#### ASSIGNED TASK
Reproduce only the top of the records, down to and including the line containing "Ürün bilgilerinde hatalar bulunuyor.".

Saved data entries
· · ·

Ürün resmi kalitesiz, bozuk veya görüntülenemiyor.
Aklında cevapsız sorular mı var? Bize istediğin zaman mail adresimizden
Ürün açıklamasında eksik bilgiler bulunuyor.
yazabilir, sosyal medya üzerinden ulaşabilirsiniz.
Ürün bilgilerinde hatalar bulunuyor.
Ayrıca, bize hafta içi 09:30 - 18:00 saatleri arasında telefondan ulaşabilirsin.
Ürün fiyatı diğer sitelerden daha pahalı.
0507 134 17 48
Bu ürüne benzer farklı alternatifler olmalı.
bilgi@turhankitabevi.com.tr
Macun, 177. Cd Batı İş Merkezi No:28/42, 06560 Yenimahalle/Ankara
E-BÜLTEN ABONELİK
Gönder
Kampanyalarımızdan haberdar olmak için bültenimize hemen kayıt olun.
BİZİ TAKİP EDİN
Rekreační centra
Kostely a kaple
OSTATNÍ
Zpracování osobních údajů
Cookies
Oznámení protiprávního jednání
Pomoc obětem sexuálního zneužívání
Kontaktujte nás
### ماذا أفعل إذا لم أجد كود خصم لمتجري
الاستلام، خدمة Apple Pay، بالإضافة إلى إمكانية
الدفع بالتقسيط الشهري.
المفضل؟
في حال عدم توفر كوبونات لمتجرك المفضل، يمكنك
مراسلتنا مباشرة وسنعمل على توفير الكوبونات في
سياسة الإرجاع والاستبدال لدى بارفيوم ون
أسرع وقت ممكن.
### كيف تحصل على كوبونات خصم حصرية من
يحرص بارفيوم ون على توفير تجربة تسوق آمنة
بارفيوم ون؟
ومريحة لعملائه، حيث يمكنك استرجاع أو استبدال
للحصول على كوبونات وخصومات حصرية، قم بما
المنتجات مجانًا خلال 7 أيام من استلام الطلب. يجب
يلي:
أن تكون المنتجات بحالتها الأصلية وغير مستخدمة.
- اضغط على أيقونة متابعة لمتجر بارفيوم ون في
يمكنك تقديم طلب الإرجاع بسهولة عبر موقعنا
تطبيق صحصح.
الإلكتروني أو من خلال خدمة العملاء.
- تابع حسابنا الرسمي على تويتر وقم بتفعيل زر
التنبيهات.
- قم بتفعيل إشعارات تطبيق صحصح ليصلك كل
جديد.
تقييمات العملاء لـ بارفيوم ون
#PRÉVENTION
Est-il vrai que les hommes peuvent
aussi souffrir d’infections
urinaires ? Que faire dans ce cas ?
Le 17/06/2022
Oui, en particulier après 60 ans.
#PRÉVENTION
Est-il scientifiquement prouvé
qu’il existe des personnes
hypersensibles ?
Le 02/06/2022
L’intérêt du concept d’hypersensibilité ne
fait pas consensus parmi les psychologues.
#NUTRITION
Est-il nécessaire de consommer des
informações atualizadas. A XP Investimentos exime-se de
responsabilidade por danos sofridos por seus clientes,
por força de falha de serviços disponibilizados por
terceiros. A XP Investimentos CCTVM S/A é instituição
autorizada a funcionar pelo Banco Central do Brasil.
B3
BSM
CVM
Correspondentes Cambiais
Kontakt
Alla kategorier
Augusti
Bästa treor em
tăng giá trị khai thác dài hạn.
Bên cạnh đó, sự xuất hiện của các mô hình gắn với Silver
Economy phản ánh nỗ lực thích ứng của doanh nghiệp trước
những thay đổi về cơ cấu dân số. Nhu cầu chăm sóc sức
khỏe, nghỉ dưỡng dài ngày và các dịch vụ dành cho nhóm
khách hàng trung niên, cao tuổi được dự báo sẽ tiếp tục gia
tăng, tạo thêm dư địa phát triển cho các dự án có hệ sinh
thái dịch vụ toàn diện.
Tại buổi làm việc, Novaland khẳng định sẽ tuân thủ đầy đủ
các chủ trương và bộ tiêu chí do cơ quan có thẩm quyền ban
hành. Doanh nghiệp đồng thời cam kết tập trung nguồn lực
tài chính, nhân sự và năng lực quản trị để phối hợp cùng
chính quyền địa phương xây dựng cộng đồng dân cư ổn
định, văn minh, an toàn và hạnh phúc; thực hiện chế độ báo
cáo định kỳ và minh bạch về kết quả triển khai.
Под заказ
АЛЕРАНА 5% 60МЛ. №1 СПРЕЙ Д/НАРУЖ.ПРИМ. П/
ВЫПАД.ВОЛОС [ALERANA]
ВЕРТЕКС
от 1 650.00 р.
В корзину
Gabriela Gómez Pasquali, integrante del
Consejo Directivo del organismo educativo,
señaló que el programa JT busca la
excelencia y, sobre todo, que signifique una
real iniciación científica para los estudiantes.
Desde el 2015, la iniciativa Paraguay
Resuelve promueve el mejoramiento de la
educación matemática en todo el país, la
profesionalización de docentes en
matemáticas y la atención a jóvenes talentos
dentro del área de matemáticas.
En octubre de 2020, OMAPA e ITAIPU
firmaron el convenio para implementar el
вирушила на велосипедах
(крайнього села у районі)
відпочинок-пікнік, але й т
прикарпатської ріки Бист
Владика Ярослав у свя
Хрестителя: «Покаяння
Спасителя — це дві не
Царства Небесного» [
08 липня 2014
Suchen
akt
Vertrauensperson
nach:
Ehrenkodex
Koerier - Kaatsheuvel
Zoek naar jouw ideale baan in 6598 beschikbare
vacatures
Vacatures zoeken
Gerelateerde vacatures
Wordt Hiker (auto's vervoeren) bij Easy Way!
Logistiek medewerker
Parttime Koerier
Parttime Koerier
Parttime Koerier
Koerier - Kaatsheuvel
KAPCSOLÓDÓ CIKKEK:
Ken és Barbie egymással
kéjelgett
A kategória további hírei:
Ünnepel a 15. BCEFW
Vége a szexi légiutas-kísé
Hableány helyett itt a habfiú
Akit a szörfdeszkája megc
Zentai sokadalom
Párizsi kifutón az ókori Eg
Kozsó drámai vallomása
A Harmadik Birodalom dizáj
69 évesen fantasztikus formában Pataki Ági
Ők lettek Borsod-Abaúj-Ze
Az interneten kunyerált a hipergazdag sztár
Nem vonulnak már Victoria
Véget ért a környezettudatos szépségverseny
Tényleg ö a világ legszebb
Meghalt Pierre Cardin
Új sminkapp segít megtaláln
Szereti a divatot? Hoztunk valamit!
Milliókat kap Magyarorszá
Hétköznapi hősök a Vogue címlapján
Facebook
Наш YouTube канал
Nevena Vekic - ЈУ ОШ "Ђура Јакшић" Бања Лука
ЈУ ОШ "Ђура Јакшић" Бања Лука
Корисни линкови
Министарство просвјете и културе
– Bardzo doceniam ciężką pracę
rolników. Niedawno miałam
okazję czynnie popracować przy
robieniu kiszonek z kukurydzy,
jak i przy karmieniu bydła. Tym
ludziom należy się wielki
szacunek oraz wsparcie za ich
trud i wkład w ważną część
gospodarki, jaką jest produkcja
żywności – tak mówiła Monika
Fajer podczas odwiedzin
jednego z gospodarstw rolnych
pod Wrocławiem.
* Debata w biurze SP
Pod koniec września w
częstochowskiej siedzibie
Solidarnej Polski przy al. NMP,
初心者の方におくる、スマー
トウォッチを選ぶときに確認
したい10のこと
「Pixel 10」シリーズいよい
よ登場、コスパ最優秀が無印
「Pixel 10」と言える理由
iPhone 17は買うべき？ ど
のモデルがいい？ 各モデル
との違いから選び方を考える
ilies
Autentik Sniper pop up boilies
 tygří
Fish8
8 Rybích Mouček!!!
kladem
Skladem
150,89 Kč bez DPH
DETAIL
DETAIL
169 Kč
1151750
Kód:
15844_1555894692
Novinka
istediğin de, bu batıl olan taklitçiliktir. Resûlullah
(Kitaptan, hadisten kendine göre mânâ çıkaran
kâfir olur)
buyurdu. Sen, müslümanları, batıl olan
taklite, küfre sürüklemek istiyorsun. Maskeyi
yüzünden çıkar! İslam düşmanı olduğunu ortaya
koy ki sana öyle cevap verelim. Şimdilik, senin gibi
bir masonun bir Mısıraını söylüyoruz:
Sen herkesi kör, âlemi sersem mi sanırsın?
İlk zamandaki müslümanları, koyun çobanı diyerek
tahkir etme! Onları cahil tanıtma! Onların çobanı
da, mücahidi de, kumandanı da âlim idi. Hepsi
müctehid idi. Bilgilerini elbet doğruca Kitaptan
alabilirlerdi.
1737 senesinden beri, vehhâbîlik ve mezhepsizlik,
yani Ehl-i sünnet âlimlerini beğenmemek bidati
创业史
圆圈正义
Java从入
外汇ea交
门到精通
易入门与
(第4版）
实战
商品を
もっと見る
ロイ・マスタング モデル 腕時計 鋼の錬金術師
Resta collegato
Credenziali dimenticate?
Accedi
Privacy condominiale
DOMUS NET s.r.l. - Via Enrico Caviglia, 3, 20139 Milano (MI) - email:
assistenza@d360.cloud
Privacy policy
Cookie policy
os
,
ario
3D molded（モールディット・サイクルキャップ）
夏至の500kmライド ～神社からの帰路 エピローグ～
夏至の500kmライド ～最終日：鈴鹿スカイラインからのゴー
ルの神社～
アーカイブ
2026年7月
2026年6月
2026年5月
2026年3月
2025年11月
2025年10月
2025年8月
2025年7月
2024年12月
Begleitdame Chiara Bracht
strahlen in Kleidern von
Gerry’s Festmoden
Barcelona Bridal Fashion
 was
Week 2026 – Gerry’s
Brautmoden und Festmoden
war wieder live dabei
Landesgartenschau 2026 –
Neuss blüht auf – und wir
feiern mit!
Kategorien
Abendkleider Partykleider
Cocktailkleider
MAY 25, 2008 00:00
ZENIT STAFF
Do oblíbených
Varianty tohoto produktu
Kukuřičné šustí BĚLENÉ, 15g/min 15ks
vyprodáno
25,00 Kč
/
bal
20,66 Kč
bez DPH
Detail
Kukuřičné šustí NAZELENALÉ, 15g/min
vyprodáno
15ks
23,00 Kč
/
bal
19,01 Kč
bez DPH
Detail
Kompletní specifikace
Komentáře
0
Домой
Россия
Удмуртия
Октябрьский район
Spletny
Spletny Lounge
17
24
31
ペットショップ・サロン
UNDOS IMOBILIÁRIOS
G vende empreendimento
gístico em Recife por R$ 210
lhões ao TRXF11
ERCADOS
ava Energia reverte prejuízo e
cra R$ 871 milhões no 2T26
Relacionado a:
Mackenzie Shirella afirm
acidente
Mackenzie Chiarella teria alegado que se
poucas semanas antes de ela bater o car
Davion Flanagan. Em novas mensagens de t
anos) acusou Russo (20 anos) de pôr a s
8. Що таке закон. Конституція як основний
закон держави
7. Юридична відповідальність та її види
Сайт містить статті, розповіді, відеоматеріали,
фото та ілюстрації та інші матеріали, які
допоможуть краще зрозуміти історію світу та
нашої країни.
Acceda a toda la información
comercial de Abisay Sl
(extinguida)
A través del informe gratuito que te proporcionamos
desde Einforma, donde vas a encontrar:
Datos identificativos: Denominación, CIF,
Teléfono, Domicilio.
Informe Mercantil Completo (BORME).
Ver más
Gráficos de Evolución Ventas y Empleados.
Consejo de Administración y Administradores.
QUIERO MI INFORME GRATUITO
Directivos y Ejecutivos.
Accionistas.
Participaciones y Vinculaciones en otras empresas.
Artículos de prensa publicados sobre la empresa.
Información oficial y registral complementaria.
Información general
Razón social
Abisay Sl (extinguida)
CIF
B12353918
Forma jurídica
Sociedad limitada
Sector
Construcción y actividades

· · ·

#### REPLY
Ürün resmi kalitesiz, bozuk veya görüntülenemiyor.
Aklında cevapsız sorular mı var? Bize istediğin zaman mail adresimizden
Ürün açıklamasında eksik bilgiler bulunuyor.
yazabilir, sosyal medya üzerinden ulaşabilirsiniz.
Ürün bilgilerinde hatalar bulunuyor.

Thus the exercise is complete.